VIEWERS OF every political stripe - from froth-mouthed fiscal conservatives to pork-barrel pinkos - may all squirm equally at the uncomfortable humour and hard-edge wit of Bulworth, the splendid and splenetic political satire from director, producer, co-writer and star Warren Beatty. The film, while radical in its own way, drives so far beyond "leftist" - which some have dubbed it - that political labels are no longer discernible in the rearview mirror. It's daring, deliberately offensive and, for a comedy, it has far more ideas in it than actual laughs, but Beatty manages to pull it off by sheer force of will, clarity of vision and an effervescent performance that rivals his best work. Beneath its astringent and cynical exterior beats a pure and idealistic heart that is almost biblical in its corniness. Love one another. The love of money is the root of all evil. The gods help them that help themselves.
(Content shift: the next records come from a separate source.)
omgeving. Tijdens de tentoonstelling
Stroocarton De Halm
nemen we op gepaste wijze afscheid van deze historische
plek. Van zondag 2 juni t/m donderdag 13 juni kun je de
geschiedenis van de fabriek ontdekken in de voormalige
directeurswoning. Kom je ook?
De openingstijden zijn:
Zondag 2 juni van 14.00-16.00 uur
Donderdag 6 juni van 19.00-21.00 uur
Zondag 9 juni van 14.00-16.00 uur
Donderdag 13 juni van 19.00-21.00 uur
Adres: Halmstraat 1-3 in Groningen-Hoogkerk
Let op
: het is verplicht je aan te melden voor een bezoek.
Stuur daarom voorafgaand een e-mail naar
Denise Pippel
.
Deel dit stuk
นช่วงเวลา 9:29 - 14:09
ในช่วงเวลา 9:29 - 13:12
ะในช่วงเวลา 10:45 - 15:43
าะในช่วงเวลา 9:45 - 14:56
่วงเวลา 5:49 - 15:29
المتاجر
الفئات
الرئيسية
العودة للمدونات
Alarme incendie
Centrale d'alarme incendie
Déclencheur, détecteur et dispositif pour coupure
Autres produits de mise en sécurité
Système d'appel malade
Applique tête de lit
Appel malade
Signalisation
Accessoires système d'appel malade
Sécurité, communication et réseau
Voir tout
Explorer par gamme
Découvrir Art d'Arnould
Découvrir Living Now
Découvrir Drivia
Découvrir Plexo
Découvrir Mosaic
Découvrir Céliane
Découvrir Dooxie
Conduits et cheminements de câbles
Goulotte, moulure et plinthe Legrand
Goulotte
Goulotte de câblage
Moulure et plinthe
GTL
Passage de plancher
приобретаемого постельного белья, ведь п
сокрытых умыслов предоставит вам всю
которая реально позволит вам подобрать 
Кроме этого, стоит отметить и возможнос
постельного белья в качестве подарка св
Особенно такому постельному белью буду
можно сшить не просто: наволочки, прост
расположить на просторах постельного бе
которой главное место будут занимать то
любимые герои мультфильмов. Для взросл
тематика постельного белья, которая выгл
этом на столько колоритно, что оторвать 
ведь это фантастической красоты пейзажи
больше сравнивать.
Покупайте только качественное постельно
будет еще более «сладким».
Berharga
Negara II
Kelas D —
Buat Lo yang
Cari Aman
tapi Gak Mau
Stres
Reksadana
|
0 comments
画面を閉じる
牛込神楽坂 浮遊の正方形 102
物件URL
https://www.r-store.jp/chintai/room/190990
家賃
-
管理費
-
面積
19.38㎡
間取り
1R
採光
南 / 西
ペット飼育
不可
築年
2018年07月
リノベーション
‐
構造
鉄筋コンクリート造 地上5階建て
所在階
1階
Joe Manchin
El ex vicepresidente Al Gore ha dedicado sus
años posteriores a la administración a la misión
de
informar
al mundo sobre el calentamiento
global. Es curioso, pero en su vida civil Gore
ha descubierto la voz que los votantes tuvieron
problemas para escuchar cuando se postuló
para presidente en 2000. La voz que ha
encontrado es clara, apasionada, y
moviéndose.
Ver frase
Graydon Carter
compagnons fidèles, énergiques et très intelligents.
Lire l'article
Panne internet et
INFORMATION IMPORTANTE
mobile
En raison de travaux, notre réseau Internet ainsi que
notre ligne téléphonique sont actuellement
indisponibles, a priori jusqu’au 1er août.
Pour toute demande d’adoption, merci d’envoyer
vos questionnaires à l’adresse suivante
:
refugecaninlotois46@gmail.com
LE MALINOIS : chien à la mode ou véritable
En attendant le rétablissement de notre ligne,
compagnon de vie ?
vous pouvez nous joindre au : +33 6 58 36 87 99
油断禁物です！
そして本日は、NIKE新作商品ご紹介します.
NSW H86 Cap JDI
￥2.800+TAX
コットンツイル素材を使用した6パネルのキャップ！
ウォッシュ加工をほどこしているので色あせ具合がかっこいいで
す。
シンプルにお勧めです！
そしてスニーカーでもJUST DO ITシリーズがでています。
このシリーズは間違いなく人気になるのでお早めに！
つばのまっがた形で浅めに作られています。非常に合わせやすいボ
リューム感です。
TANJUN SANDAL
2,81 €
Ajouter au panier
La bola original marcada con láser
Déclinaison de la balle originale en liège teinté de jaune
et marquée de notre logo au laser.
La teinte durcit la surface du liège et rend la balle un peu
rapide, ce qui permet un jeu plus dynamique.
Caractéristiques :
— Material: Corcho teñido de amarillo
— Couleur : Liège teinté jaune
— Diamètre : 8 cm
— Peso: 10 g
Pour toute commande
These are some of the root revolutionary notions that Bulworth espouses. Beatty's character even comes across as a quasi-Christ figure, shepherding the societal lepers and outcasts to salvation.

- Washington Post

IN A potentially cheap, high-concept gimmick, Bulworth lets its button- down, white-politician-turned-homeboy, rap excitedly to the same electorate he once put to sleep.Beatty well knows how to avoid making a fool of himself, and how to treat sheepish naivete as a fine comic advantage. Though the tradition of 1970s dropout comedy has not entirely vanished, today's movie dropouts don't often find much worth dropping back into. Not so Bulworth: he plunges headlong into black urban culture and political advocacy as if no white Democratic senator could ever dream of such a thing.

- New York Times

BULWORTH (R, 107 MINUTES) - Contains prodigious profanity, a shooting, sexual allusions and a black-velvet painting of a nude.

- Washington Post

MORE THAN 40 years later, the White Negro Esthetic - of which Bulworth is merely the latest example - refuses to die. Beatty recycles [Norman] Mailer's stale ideas, hoping that the parodic tone and hip-hop packaging will fool us into thinking that it's fresh. As part of his research into everyday, inner-city life, he hung out with the decidedly unrepresentative Suge Knight (the former CEO of Death Row Records). As one filmmaker puts it, "It's like me listening to a few Beach Boy records, hanging out with Marilyn Manson and then thinking that I know something about the white race." For all the hype that Beatty's film is "brave" and "politically incorrect," it simply peddles paper-thin stereotypes.

- Newsweek

BULWORTH DOESN'T always hit the bull's-eye. But it has the audacity to be original. In America, the film's been greeted as almost art-house fare - a minority taste, not a mass flavour. That's sad, but not unexpected. A nation that's been dumbsized into accepting The Simpsons as the cutting- edge commentators on social and political issues, brainwashed into a denial of presidential lies and lewdness and bullied into accepting a non-judgmental attitude to every vice is hardly in a state to relish being told some punishing home truths.

- Evening Standard

THIS STORY was probably funny in Beatty's head. It may even have been hilarious on paper. But on screen, Bulworth gives us about 30 minutes of humour before it devolves into a ridiculous, sophomoric social commentary. Beatty is Jay Billington Bulworth, an old-line liberal Democrat who has become jaded to the political gills. Tired of the bull (get it?), he hires a hit man to kill him. With this fatal freedom, Bulworth decides to begin telling the unvarnished truth about politics. He goes to a church in south central LA and tells black constituents that he hasn't done anything for their neighbourhood because they don't contribute enough money. Then he goes to a posh reception in Beverly Hills and tells Hollywood types that their product stinks, but he came to the bash because he figured there would be some well-heeled Jewish contributors there. Then [he goes] to an after-hours club in Compton, where Bulworth drinks, smokes pot and dances the night away. This concludes the funny portion of our movie.